Kamis, 14 Januari 2016

Filsafat islam


PENDAHULUAN
Pembaruan dalam Islam yang timbul pada periode sejarah Islam mempunyai tujuan, yakni membawa umat Islam pada kemajuan, baik dalam ilmu pengetahuan maupun kebudayaan. Perkembangan Islam dalam sejarahnya mengalami kemajuan dan juga kemunduran. Untuk merujuk suatu kemajuan selalu dipakai kata modern, modernisasi, atau modernisme. Masyarakat Barat menggunakan istilah modernisme tersebut untuk sesuatu yang mengandung arti pikiran, aliran atau paradigma baru. Istilah ini disesuaikan untuk suasana baru yang ditimbulkan oleh kemajuan, baik oleh ilmu pengetahuan maupun tekhnologi.










PEMBAHASAN
A.    Pengertian Filsafat Islam
Filsafat adalah kata majemuk yang berasal dari bahasa Yunani, yaitu philosophia dan philosophos. Philo, berarti cinta, sedangkan Sophia atau sophos, berarti pengetahuan atau kebijaksanaan. Jadi filsafat secara sederhana berarti cinta pada pengetahuan atau kebijaksanaan.[1]
Sedangkan filsafat Islam adalah perkembangan pemikiran umat Islam dalam masalah ketuhanan, kenabian, manusia, dan alam semesta yang disinari ajaran Islam.[2]
Di antara tokoh-tokoh yang ada di era modern ini adalah Muhammad Abduh dan Hasan Hanafi. Adapun profil dan perkembangan pemikiran dari Muhammad Abduh dan Hasan Hanafi terhadap filsafat Islam adalah sebagai berikut :
1.      Muhammad Abduh
a.      Biografi Ringkas Muhammad Abduh
Nama lengkapnya Syeikh Muhammad Abduh bin Hasan Khairullah, seorang putra Mesir yang lahir di desa Mahal Lat Nashr Kabupaten Al-Bukhaira, pada 1266 H /1849 M Ayahnya bernama Abduh Hasan Khairullah asal Turki yang menetap di Mesir. Ibunya bernama Junainah yang menurut riwayat berasal dari Bangsa dengan silsilah meningkat sampai kepada Umar bin Kahatab. Ia berasal dari keturunan yang tekun beragama meski seacara ekonomi keluarga ini termasuk keluarga yang kurang berunung, namun demikian ayahnya dikenal sebagai orang yang terhormat yang suka member pertolongan.[3]
            Selaku anak dari keluarga yang taat ia mula-mula belajar al Quran.

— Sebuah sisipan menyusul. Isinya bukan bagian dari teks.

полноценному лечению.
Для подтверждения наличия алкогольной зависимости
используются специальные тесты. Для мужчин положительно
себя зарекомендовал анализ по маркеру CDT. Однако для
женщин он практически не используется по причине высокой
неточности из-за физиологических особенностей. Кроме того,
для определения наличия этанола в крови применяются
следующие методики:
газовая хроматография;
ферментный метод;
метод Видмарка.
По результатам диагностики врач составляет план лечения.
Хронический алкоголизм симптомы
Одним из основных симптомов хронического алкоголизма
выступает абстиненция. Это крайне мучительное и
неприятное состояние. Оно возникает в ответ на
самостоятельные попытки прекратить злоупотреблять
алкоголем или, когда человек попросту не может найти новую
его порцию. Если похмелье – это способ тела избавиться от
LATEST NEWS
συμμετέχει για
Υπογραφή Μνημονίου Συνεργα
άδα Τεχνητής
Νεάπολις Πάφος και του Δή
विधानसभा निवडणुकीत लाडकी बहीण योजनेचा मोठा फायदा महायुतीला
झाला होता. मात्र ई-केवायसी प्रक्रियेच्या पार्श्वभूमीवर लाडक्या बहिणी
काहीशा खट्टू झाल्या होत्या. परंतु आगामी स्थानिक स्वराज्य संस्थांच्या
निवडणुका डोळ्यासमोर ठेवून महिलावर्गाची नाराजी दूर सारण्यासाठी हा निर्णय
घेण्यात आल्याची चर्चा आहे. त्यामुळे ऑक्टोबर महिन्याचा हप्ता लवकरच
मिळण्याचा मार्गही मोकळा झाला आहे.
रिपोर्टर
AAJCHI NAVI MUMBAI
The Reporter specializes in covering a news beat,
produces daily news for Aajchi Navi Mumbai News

Karena otaknya yang cemerlang dalam waktu dua Tahun ia telah berhasil menghafal Al Quran pada waktu ia baru berumur 12 tahun. Setelah selesai menghafal Al Quran maka pada Tahun 1862 M ia dikirim oleh ayahnya ke Kota Thanta untuk belajar ilmu-ilmu keIslaman.
Pada Tahun 1872 M Syeikh Muhammad Abduh berhubungan dengn Jamaludi Al Afghoni dan kemudian menjadi muridnya yang setia karena pengaruh gurunya tersebut ia terjun ke lapangan persurat kabaran pada tahun 1876 M. setelah menamtkan pelajarannya di Al Azhar, dengan mendapat ijazah Alamiyyah ia diangkat menjadi guru di darul Ulum.[4]

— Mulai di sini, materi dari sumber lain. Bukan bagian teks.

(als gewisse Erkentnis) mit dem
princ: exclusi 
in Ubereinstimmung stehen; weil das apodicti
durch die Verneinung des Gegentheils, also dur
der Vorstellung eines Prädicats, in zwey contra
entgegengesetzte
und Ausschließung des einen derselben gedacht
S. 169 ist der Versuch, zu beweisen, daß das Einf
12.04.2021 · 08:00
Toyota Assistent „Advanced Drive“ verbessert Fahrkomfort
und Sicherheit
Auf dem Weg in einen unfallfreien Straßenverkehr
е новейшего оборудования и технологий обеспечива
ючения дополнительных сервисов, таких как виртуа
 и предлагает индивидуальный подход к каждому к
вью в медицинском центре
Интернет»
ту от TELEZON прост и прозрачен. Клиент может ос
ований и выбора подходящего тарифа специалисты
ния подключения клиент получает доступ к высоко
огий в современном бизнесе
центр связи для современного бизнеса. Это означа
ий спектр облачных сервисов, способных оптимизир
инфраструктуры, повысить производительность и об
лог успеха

Ketika Al Afghani diusir dari Mesir pada Tahun 1879 M karena dituduh mengadakan gerakan perlawana Khadewi taufik, Abduh juga dituduh ikut campur di dalamya, ia dibuang ke luar Kota Kairo. Namun pada 1880 M ia dibolehkan kembali ke Ibu Kota, kemudian diangkat menjadi redaktur surat kabar resmi Pemerintah Mesir, Al waqa’i Al Mishriyyah.

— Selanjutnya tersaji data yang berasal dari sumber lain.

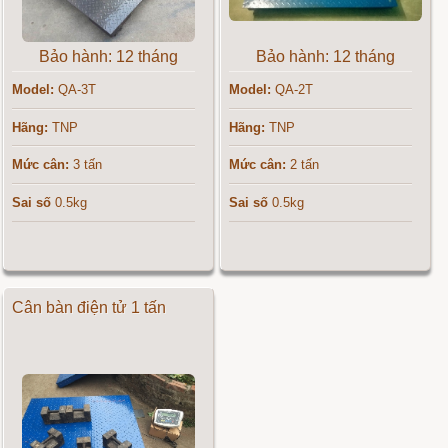
Bảo hành: 12 tháng
Bảo hành: 12 tháng
Model:
QA-3T
Model:
QA-2T
Hãng:
TNP
Hãng:
TNP
Mức cân:
3 tấn
Mức cân:
2 tấn
Sai số
0.5kg
Sai số
0.5kg
Cân bàn điện tử 1 tấn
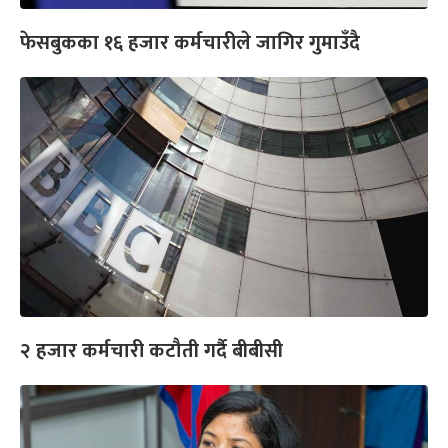
फेसबुकका १६ हजार कर्मचारीले जागिर गुमाउँदै
२ हजार कर्मचारी कटौती गर्दै बीबीसी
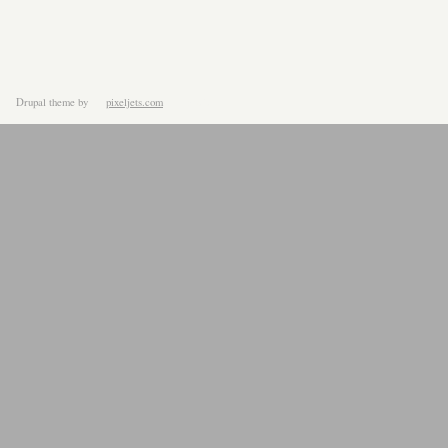
Drupal theme
by
pixeljets.com
ver.1.4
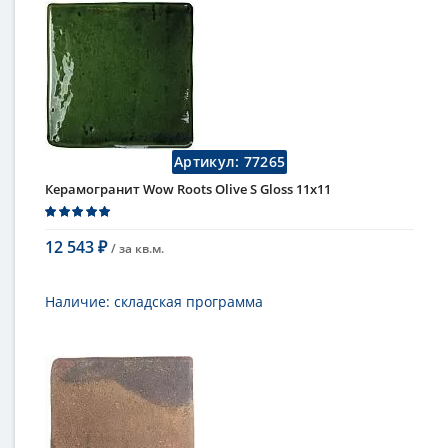
плитка, плитка для фасада
Длина
11 см
Высота
11 см
Рисунок
моноколор
Цвет
однотонный
Страна
Испания
Поверхность
глянцевая
Артикул:
77265
Коллекция
Roots
Керамогранит Wow Roots Olive S Gloss 11x11
12 543
/ за
кв.м.
₽
В корзину
Наличие:
складская программа
Тип
керамогранит, настенная плитка,
напольная плитка, универсальная
плитка, плитка для фасада
Длина
11 см
Высота
11 см
Рисунок
моноколор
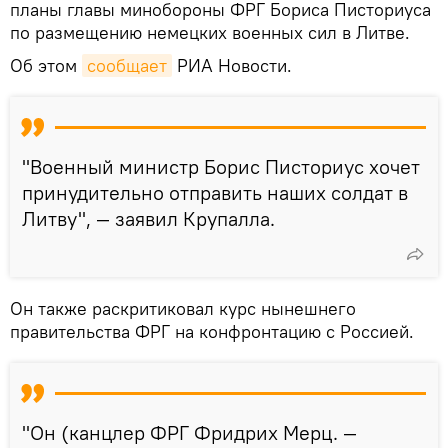
планы главы минобороны ФРГ Бориса Писториуса
по размещению немецких военных сил в Литве.
Об этом
сообщает
РИА Новости.
"Военный министр Борис Писториус хочет
принудительно отправить наших солдат в
Литву", — заявил Крупалла.
Он также раскритиковал курс нынешнего
правительства ФРГ на конфронтацию с Россией.
"Он (канцлер ФРГ Фридрих Мерц. —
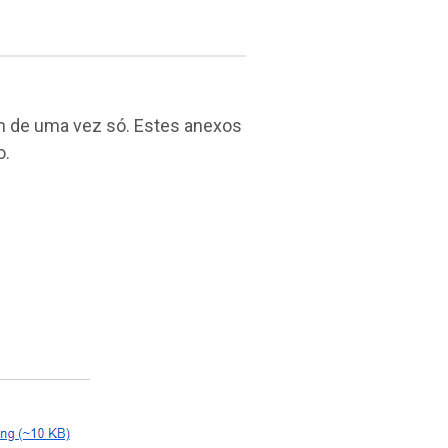
m de uma vez só. Estes anexos
o.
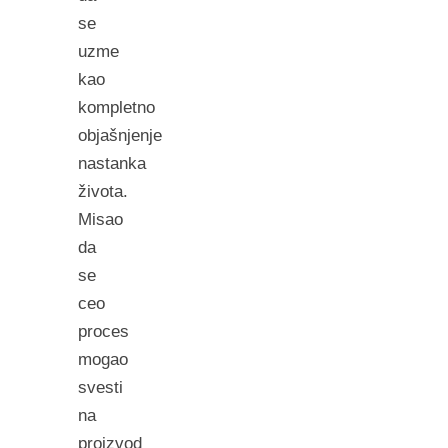
se
uzme
kao
kompletno
objašnjenje
nastanka
života.
Misao
da
se
ceo
proces
mogao
svesti
na
proizvod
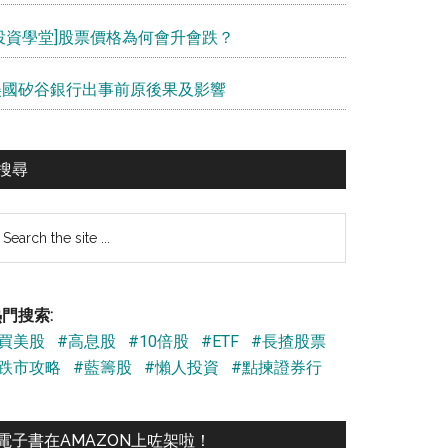
[投資學堂]股票價格為何會升會跌？
美國矽谷銀行出事前原後果及影響
搜尋
earch
e
te
門搜索:
#買美股
#高息股
#10倍股
#ETF
#長揸股票
#跌市攻略
#藍籌股
#懶人投資
#點揀證券行
電子書在AMAZON上咗架啦！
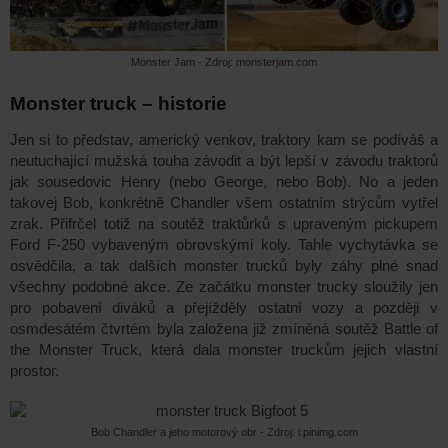
Monster Jam - Zdroj: monsterjam.com
Monster truck – historie
Jen si to představ, americký venkov, traktory kam se podíváš a
neutuchající mužská touha závodit a být lepší v závodu traktorů
jak sousedovic Henry (nebo George, nebo Bob). No a jeden
takovej Bob, konkrétně Chandler všem ostatním strýcům vytřel
zrak. Přifrčel totiž na soutěž traktůrků s upraveným
pickupem
Ford F-250 vybaveným obrovskými koly.
Tahle vychytávka se
osvědčila, a tak dalších monster trucků byly záhy plné snad
všechny podobné akce. Ze začátku monster trucky sloužily jen
pro pobavení diváků a přejížděly ostatní vozy a později v
osmdesátém čtvrtém byla založena již zmíněná soutěž
Battle of
the Monster Truck,
která dala monster truckům jejich vlastní
prostor.
Bob Chandler a jeho motorový obr - Zdroj: i.pinimg.com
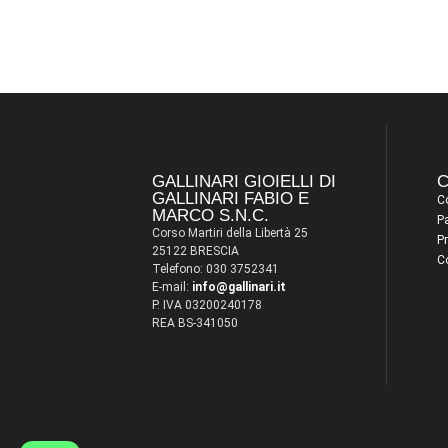
GALLINARI GIOIELLI DI
C
GALLINARI FABIO E
Co
MARCO S.N.C.
P
Corso Martiri della Libertà 25
Pr
25122 BRESCIA
C
Telefono: 030 3752341
E-mail:
info@gallinari.it
P. IVA 03200240178
REA BS-341050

Setelah revolusi Urabi 1882 M (yang berakhir dengan kegagalan) Abduh ketika ia masih memimpin surat kabar Al waqa’I dituduh dalam revolusi besar tersebut sehingga Pemerintah Mesir memutuskan untuk mengasingkannya selama tiga Tahun dengan memberi hak kepadanya untuk memilih tempat pengasingannya, dan Abduh memilih Suriah di negeri ini ia menetap selam satu tahun. Kemudian ia menyusul gurunya Al Afghani yang ketika itu berada di Paris. Pada 1889 M abduh diangkat menjadi Mufti Mesir, samapai ia meninggal dunia Tahun 1905 M.
b.      Dasar-Dasar Pemikiran
Pemikiran Kalam/ teologis Muhammad Abduh yang menonjol berkaitan dengan ketuhanan, manusia, kedudukan akal dan wahyu seta bahasan yang berkaitan dengannya, yang pada prinsipnya bersandar kepada al Quran dan Sunnah. Beberapa aspek pemikiran kalam Abduh yang menonjol dalam pembahasa ketuhunan, kedudukan, wahyu dan manusia sebagai berikut :
1)      Tentang Tuhan
Menurut Muhammad abduh, hukum-hukum yang wajib bagi Tuhan adalah bahwa Ia Qadim (tidak bermula). Sebab kalau Ia bermula berarti ia baharu sedang yang baharu didahului oleh oleh tiada, dan tentulah kalau begitu Ia berhajat kepada yang mengadakan Nya. Ia juga bersifat Baqa (kekal tanpa ada berkesudahan)[5]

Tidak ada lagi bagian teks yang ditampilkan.